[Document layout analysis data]
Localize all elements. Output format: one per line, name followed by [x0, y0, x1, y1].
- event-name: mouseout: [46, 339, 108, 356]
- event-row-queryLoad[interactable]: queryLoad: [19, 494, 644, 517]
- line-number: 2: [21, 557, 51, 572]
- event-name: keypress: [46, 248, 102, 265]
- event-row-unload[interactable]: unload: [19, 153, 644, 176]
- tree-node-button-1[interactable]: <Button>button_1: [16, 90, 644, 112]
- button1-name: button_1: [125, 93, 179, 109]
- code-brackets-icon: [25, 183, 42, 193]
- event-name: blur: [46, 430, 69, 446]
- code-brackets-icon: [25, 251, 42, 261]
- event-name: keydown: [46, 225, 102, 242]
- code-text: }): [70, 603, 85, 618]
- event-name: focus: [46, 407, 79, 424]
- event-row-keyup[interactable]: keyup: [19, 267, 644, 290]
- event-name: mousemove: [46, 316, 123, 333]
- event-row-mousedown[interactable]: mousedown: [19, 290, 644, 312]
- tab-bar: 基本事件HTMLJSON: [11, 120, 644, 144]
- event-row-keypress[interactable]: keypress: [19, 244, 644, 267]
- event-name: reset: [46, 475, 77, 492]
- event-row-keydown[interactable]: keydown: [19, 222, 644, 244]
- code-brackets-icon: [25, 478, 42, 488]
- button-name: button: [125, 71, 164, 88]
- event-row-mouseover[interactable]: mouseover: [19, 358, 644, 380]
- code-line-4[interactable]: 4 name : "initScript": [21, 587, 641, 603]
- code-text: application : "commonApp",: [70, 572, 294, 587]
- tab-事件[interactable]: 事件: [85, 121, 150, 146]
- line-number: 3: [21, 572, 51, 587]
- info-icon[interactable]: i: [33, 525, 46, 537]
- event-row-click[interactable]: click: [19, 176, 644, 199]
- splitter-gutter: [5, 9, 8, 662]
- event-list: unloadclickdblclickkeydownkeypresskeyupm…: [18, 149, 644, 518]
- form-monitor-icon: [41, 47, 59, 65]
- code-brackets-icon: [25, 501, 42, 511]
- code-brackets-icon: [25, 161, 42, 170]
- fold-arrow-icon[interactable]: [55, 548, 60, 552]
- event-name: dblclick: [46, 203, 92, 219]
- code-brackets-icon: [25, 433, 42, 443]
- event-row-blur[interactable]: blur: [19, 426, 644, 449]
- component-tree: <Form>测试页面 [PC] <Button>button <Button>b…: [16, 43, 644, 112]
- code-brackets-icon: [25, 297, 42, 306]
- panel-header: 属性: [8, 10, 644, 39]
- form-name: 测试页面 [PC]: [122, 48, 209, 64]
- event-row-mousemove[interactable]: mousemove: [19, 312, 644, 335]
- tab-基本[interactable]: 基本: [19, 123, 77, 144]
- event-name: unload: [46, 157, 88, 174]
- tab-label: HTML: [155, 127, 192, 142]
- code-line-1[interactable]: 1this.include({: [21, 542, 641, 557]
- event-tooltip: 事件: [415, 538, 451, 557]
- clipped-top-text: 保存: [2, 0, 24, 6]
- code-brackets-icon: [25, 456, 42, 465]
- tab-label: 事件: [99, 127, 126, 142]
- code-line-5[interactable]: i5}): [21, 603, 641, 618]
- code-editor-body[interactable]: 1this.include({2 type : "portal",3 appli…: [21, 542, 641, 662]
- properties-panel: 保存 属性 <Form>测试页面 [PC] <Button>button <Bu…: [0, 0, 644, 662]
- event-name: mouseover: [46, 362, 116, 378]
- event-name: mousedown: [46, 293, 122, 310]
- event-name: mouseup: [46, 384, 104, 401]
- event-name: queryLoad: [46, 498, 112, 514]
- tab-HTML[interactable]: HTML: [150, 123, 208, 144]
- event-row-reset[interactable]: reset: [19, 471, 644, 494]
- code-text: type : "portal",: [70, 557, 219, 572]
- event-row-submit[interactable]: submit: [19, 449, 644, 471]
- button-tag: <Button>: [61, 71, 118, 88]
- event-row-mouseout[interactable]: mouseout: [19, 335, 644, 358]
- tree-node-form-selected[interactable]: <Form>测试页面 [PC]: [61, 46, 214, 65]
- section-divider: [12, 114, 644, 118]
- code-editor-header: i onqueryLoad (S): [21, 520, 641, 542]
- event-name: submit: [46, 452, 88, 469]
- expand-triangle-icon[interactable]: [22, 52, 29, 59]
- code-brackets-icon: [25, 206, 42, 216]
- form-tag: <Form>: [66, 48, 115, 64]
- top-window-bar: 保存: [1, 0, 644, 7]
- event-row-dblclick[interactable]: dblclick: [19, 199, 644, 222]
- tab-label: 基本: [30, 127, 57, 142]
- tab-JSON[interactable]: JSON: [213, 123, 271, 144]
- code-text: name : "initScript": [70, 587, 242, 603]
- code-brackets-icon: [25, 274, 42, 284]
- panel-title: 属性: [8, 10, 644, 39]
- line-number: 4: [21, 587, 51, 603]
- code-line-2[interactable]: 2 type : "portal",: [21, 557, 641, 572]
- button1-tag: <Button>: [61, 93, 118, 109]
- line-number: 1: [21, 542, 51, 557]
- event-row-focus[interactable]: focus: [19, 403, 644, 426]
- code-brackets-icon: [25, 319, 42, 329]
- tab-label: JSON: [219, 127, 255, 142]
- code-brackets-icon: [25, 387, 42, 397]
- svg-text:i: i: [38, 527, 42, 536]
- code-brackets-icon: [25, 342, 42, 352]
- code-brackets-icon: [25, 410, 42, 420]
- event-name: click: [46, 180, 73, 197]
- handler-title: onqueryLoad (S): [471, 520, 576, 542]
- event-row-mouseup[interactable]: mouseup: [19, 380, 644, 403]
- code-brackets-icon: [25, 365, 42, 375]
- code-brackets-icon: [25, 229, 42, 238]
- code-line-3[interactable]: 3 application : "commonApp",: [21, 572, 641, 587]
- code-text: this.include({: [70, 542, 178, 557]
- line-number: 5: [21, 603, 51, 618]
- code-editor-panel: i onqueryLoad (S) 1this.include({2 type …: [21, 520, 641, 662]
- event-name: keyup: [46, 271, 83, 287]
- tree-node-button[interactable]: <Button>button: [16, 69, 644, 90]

## Work required:
Each line above with the string "application" should be reported in full.

## Exercise solution:
- code-text: application : "commonApp",: [70, 572, 294, 587]
- code-line-3[interactable]: 3 application : "commonApp",: [21, 572, 641, 587]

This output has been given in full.